Author's Note
We often think of apocalypse stories in terms of fire and fury—explosions, chaos, ruins smoldering in the distance. But what if the end came quietly? Not with war, but with agreement. Not by force, but by choice. Keeper of the Solitary Earth was born from that question.
This story explores a future that might feel more familiar than we’d like to admit—a future not built on disaster, but on exhaustion. The Earth has been loved and loathed, nurtured and neglected. Eventually, humans decide to leave, and they do so not in panic, but in calm resignation, as if moving out of a house that no longer feels like home.
But not Avner Dawson. He is the exception, the contradiction. Where others saw decay, he saw potential. Where others wanted escape, he wanted stillness. His dream was never to live among stars, but among ruins. Not because he hated humanity, but because he never quite fit in with it.
There’s a dangerous beauty in dreams fulfilled too completely. Avner lives in a world shaped by his longing, a planet finally at peace—but that peace carries weight. Loneliness is no longer occasional; it is all-encompassing. In this way, Keeper of the Solitary Earth is a story about survival—it’s a story about aftermath. About stillness. About the echo of things.

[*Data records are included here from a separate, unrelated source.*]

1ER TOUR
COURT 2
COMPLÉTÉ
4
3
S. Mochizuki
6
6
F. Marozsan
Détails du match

Writing Avner’s journey meant asking myself difficult questions. Can you be human without other humans around you? What happens to the meaning of love, of memory, of guilt, when no one else exists to remember or reflect them? Is solitude a gift, or is it a slow unraveling?
And what is Earth without us? Would it bloom in our absence? Collapse? Or worse—forget?

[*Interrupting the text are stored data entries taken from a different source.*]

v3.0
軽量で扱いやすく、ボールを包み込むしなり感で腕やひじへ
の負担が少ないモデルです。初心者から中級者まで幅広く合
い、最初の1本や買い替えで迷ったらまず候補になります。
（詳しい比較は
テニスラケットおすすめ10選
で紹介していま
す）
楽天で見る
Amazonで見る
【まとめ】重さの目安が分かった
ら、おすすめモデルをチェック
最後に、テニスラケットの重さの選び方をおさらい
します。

This story is about empty grocery stores, overgrown libraries, foxes wandering across highways, and a man trying to understand the shape of time when it no longer bends around other people. A man who believes he’s at peace until something—subtle, strange—begins to change.
This story is speculative, yes. But it’s also quiet, poetic, and personal. It asks: What if the world did leave you behind, and you were happy about it—until you weren’t?

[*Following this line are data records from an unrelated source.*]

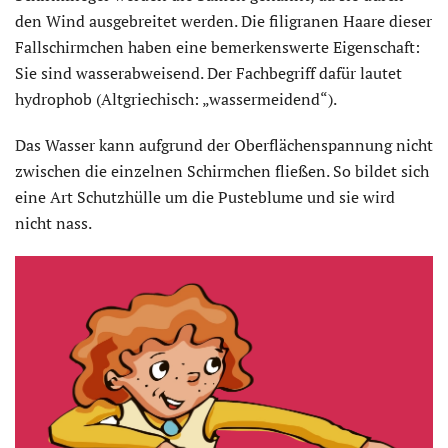
den Wind ausgebreitet werden. Die filigranen Haare dieser
Fallschirmchen haben eine bemerkenswerte Eigenschaft:
Sie sind wasserabweisend. Der Fachbegriff dafür lautet
hydrophob (Altgriechisch: „wassermeidend“).
Das Wasser kann aufgrund der Oberflächenspannung nicht
zwischen die einzelnen Schirmchen fließen. So bildet sich
eine Art Schutzhülle um die Pusteblume und sie wird
nicht nass.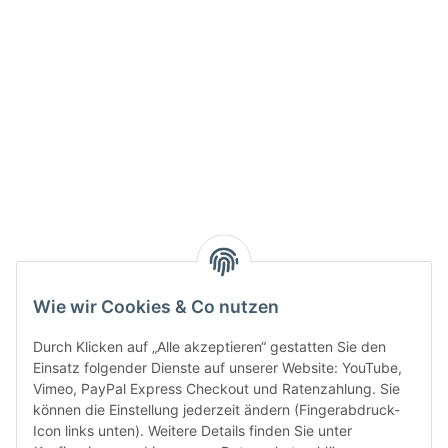
Info:
Active:
Smarty interpretieren:
Key:
Wie wir Cookies & Co nutzen
Durch Klicken auf „Alle akzeptieren“ gestatten Sie den
Einsatz folgender Dienste auf unserer Website: YouTube,
Vimeo, PayPal Express Checkout und Ratenzahlung. Sie
können die Einstellung jederzeit ändern (Fingerabdruck-
Gesetzliche Informationen
Icon links unten). Weitere Details finden Sie unter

If you’ve ever wished the world would stop just for a moment, if you’ve ever craved quiet and found that quiet a little too deep, I hope you’ll find something in Avner’s story that lingers.
This is not just a tale of isolation—it’s a meditation on presence, memory, and the delicate line between peace and abandonment.
I hope you’ll walk beside Avner for a little while, and listen to the world breathe.